I have tried to quit a couple of times, not as much vocally as much mentally. I went to the second best college in the country for my undergraduate studies. And in the final year, there was a good opportunity for me to quit. But my parents did not agree. They thought that I was scared of the effort that CA demanded so they coaxed me to continue and I continued. In the first six months that followed my graduation, I should have definitely quit. But I started feeling incapable, undeserving and most importantly ‘stupid’ to be able to find a way out of this and so I continued.
In the three years of my training mandatory to appear for the final exam, I have never enjoyed working with a CA or have come to respect them barring one person who I worked with in the last year. Earlier this year, my second principal (read boss) insulted me for 3 hours straight and made me feel so small because I asked for a favor from him and in those 3 hours of belittlement all I thought was how long can I allow an irrational decision in the name of career choice to agonize me. I should have quit right there but it was too late till then. I can’t even count how many nights have I cried myself to sleep over not having the liberty to simply switch. There are days when I just feel depressed and anxious. I have little to no confidence left in myself. I second judge all of my decisions. I can’t even foresee myself doing something related to writing because somehow my standard approach to a lot of things in life now is ‘what is the point of this?’.
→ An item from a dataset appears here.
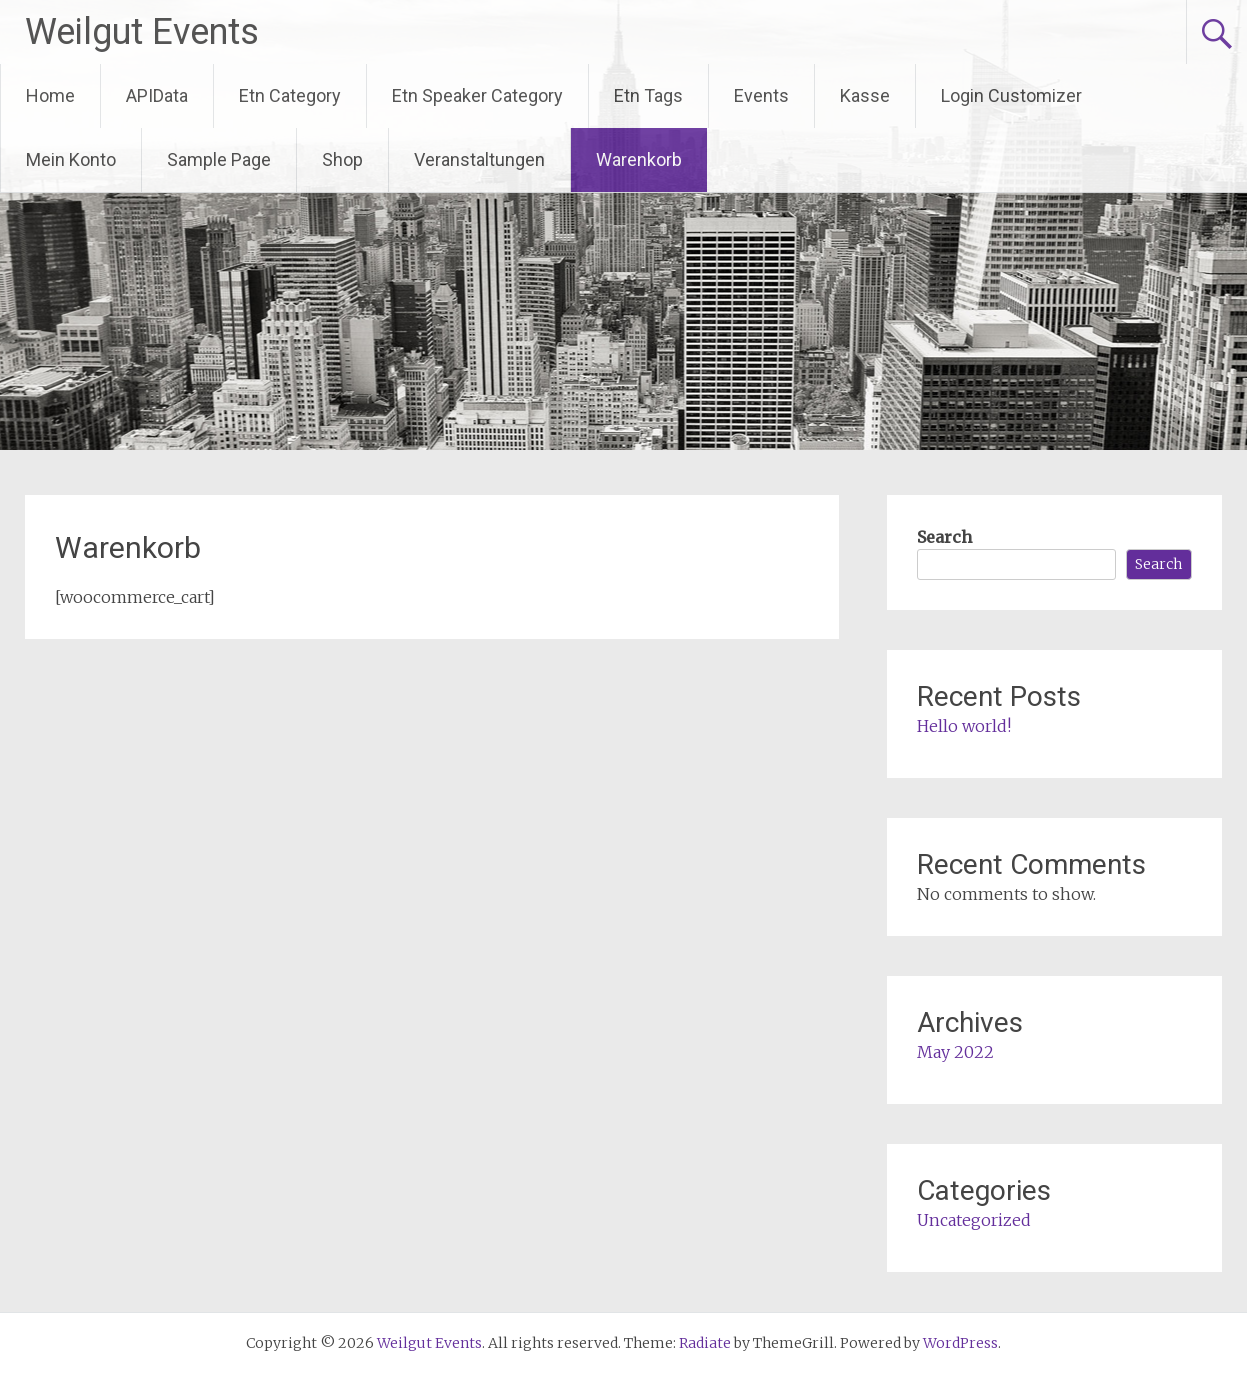  Describe the element at coordinates (219, 159) in the screenshot. I see `Sample Page` at that location.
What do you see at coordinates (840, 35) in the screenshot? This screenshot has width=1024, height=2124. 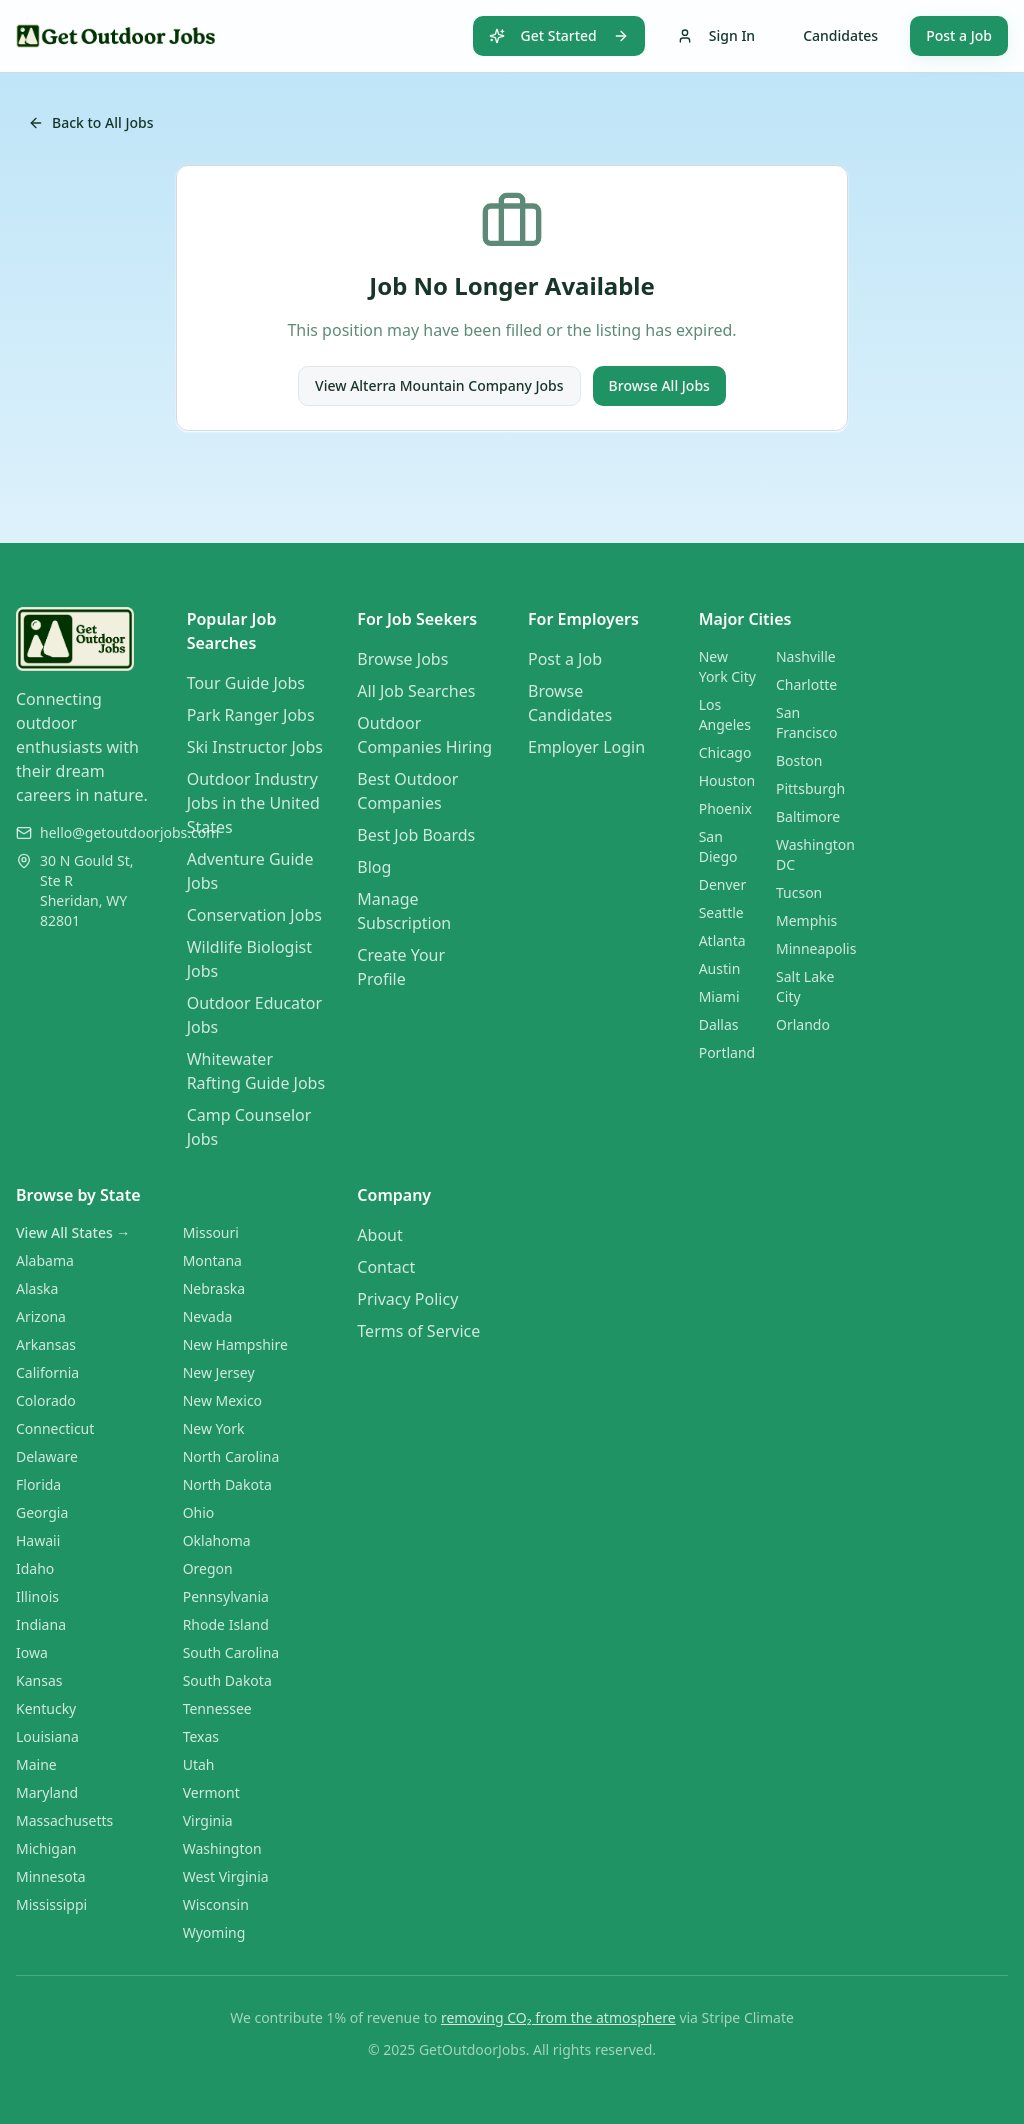 I see `Candidates` at bounding box center [840, 35].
I have had five years of bottling this agony inside me and now that it is slowly starting to spill in front of my parents, it surprises them, it looks like a phase to them and it even seems unreasonable to them. I think it’s only fair that they think so because after all it was my decision to become a CA; I made the plan based on a flawed hypothesis. It was my drive to make everyone happy that has costed me my own happiness. I made a stupid decision and if you’ve read this far here are a few pointers for you with respect to decision making process:
- You do not owe your career decision to anybody, not even your parents because the onus of making a life out of that career rests entirely on you.
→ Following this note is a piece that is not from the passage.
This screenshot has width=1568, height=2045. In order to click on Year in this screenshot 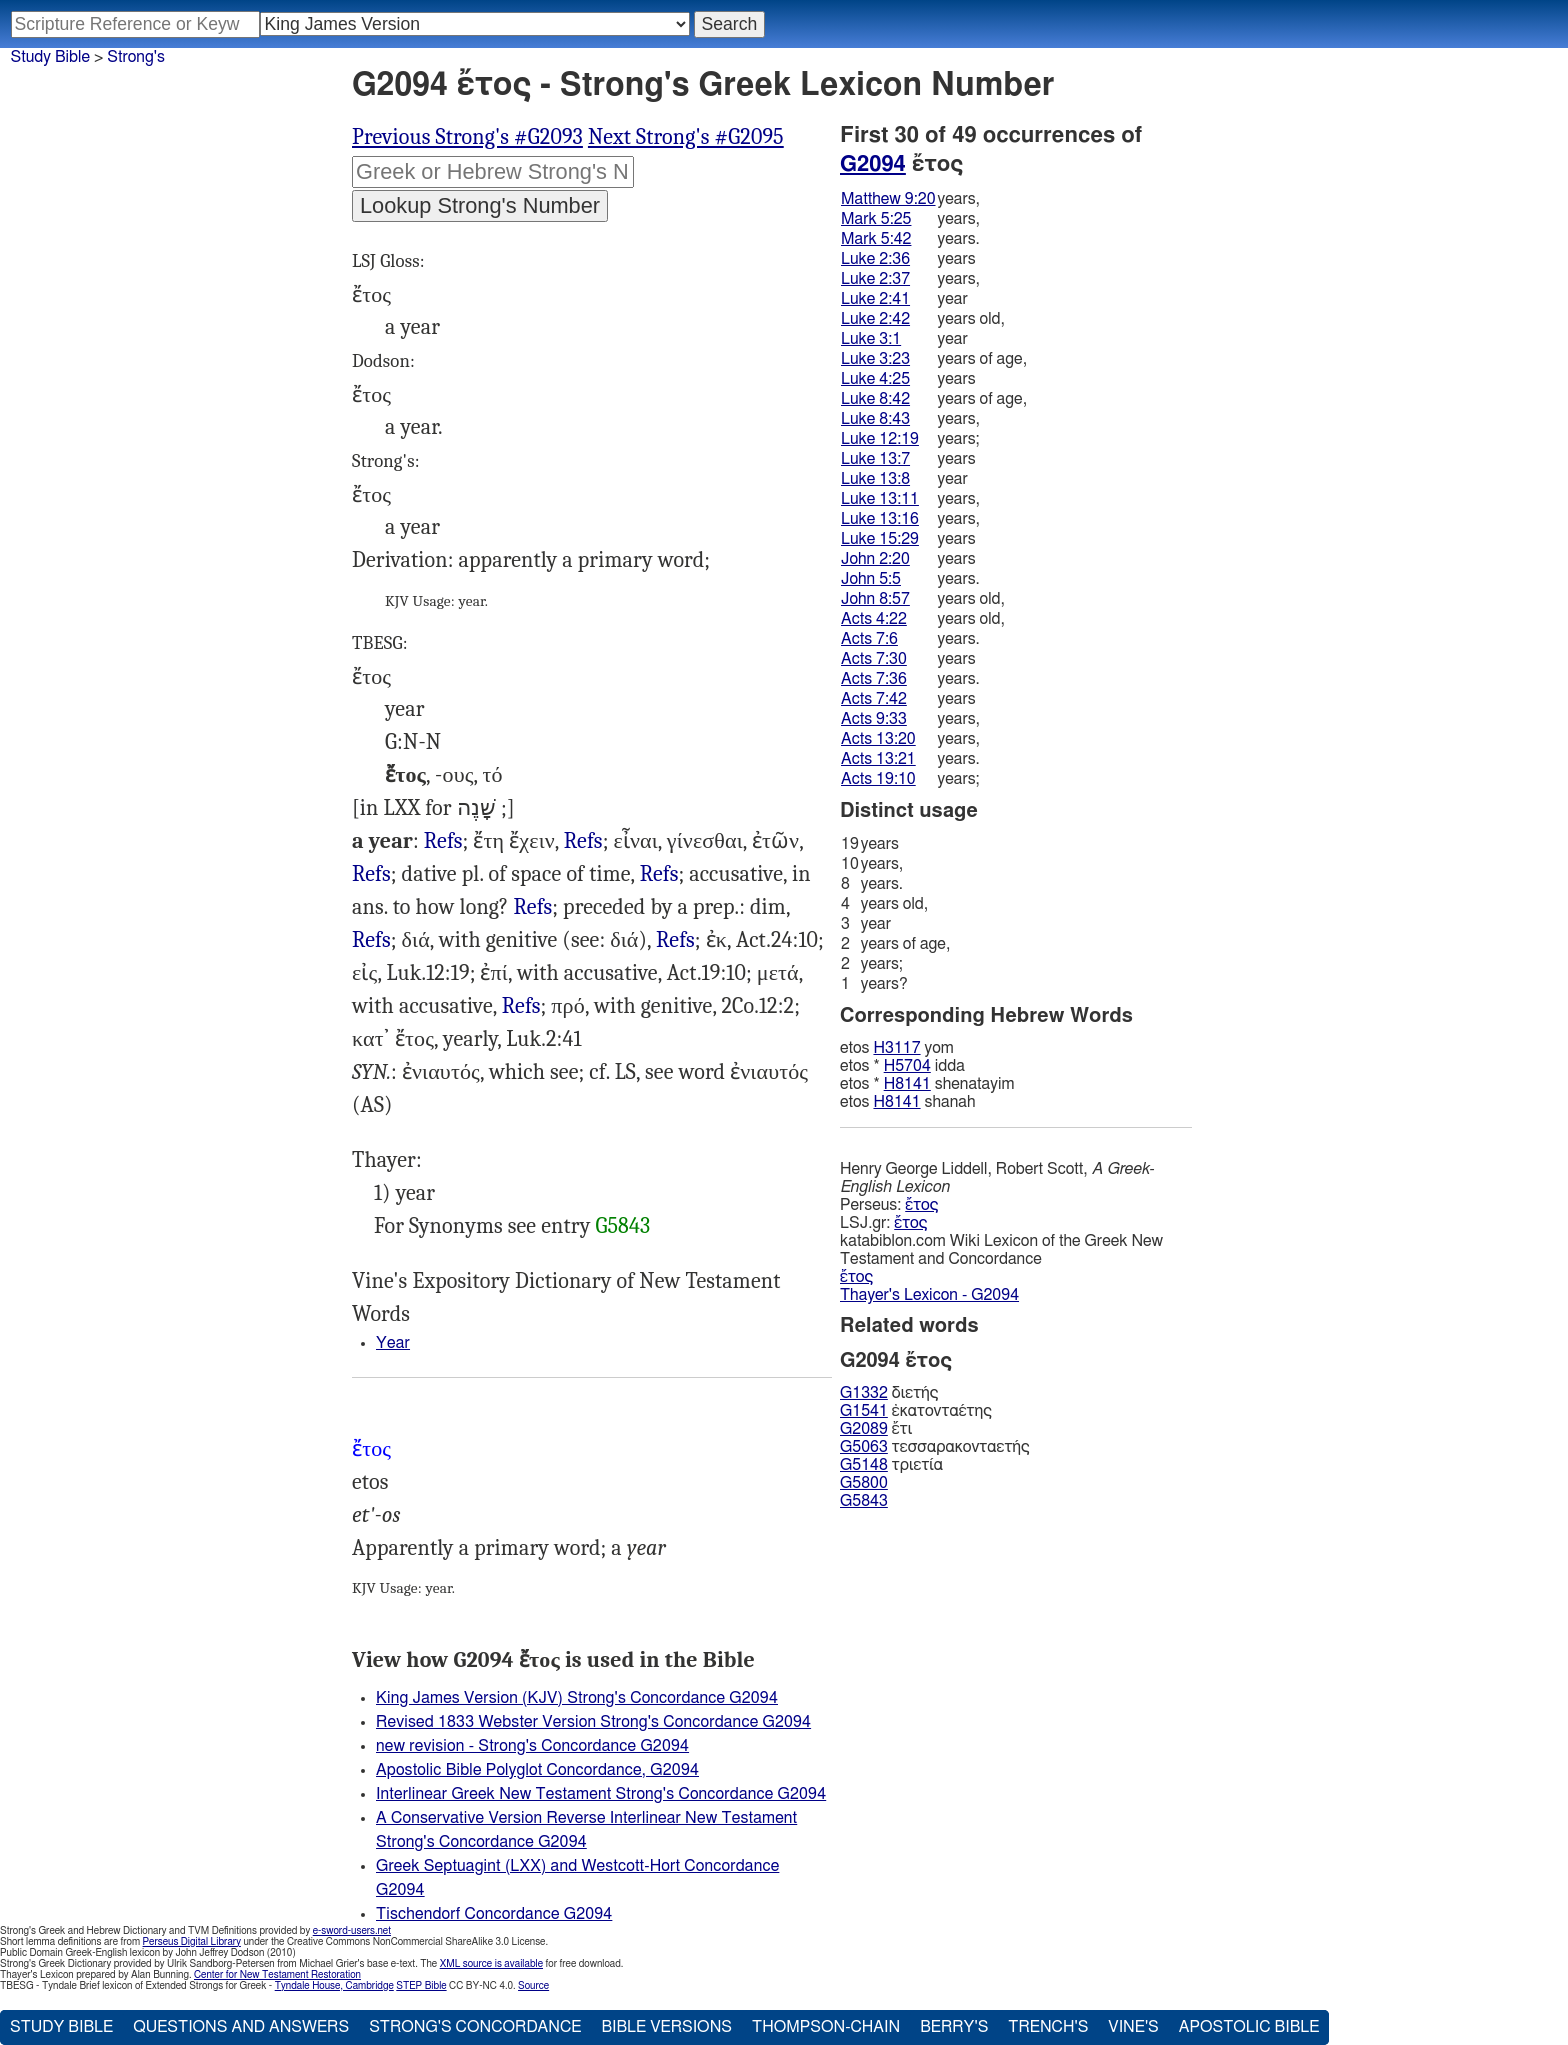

- Once you start investing time in a career choice and you can see that it is not working out for you, quit. Do not continue because you believe that all the time and energy invested will come to a waste. Do not continue because you think it’s late because if the feeling resurfaces subsequently it will be even later.
- Never take a decision to avoid a confrontation because sooner or later, the confrontation does happen and if it happens after you have prioritized someone’s choice over yours, the hurt is phenomenal.
- Do not take a decision without listing out the pros and cons, thinking that you will make it work for you because there’s a possibility that what the decision demands out of us is much greater than what it is going to yield for us in the future.
This was my story of how a single decision turned around my perspective and approach to life. What about you? Can you think of one such decision?